The Prince of Wales has ordered a cull on American grey squirrels on the 200 square miles Duchy of Cornwall Estate in an effort to protect the endangered indigenous red squirrels, that now only number 140,000, as compared to the 2.5 million ‘Confederate’ grey squirrels that cause high-impact damage to the environment. As patron of the Red Squirrel Survival Trust and Air Commodore-in-Chief of the Royal Air Force, Prince Charles has called on the RAF to commence grey squirrel pilotless drone strikes as early as next week. Lets hope the drone pilots can tell the difference between a colony of eco-terrorist grey squirrels and a colony of red squirrel wedding guests. So if you go down to the woods
today…next week, be sure of a big surprise!

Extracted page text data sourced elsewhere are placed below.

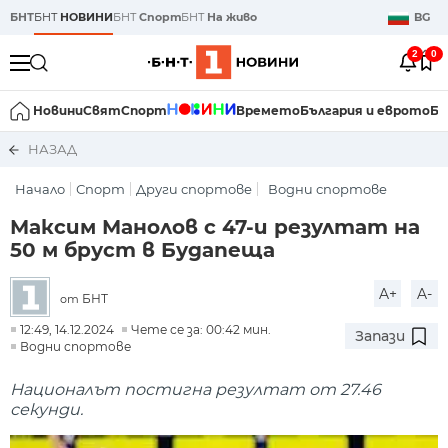
БНТ
БНТ
НОВИНИ
БНТ
Спорт
БНТ
На живо
BG
2
0
Новини
Свят
Спорт
Времето
България и еврото
Би
НАЗАД
Начало
Спорт
Други спортове
Водни спортове
Максим Манолов с 47-и резултат на
50 м бруст в Будапеща
A+
A-
БНТ
от
12:49, 14.12.2024
Чете се за: 00:42 мин.
Запази
Водни спортове
Националът постигна резултат от 27.46
секунди.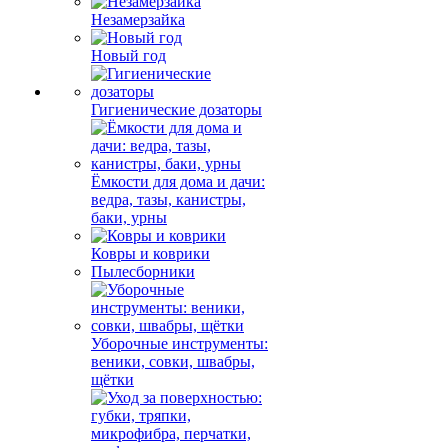
Незамерзайка
Новый год
Гигиенические дозаторы
Ёмкости для дома и дачи:
ведра, тазы, канистры,
баки, урны
Ковры и коврики
Пылесборники
Уборочные инструменты:
веники, совки, швабры,
щётки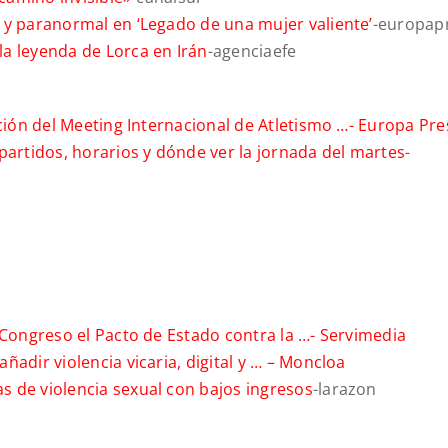
 y paranormal en ‘Legado de una mujer valiente’
-europap
a leyenda de Lorca en Irán
-agenciaefe
ición del Meeting Internacional de Atletismo …-
Europa Pre
partidos, horarios y dónde ver la jornada del martes
-
 Congreso el Pacto de Estado contra la …-
Servimedia
adir violencia vicaria, digital y … –
Moncloa
 de violencia sexual con bajos ingresos
-larazon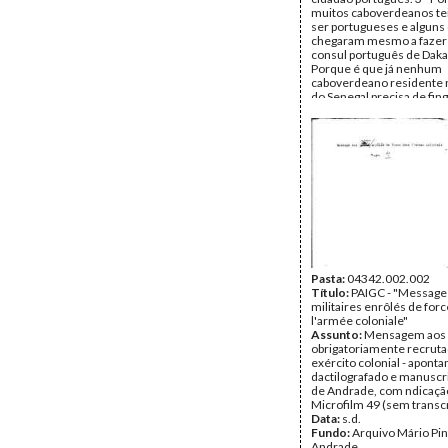
muitos caboverdeanos t
ser portugueses e alguns
chegaram mesmo a fazer 
consul português de Dakar
Porque é que já nenhum
caboverdeano residente 
do Senegal precisa de fing
português. 5 - Porque é q
caboverdeanos são african
Porque é que os verdade
nacionalistas devem sabe
compreender. 7 - Porque 
devem ter esperança e ce
futuro. Documento assin
Amílcar Cabral, Secretári
Aristides Pereira, Membr
Bureau Político, respect
Data:
s.d.
Fundo:
Arquivo Mário Pin
Andrade
Pasta:
04342.002.002
Tipo Documental:
Título:
PAIGC - "Message
Docum
Página(s):
militaires enrôlés de for
8
l'armée coloniale"
Assunto:
Mensagem aos m
obrigatoriamente recruta
exército colonial - apont
dactilografado e manuscr
de Andrade, com ndicaçã
Microfilm 49 (sem transcr
Data:
s.d.
Fundo:
Arquivo Mário Pin
Andrade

Meanwhile, red squirrels have reappeared in the Lake District National Park after a 16-year absence, which is remarkable when you consider, since 1952, 95% of indigenous red squirrels have been wiped out by the squirrel pox virus that arrived in Britain in the 19th century on the much larger backs of American grey squirrels, who as it turned out had voracious appetites. Those red squirrels that weren’t killed by the pox virus, starved! If there is a lesson to be learned here, it is that mass immigration doesn’t work! But hey, what is at the root of this red squirrel fight back in the Lake District? Secret Martial Arts training by the SAS in Hereford, which involved the use of nunchuck sticks, Chinese throwing stars and other cool lethal weapons! Many of the now dispossessed Confederate grey squirrels have already applied to the American Embassy for visas for themselves and their families in order that they might return to the USA. Well it can’t come soon enough for me!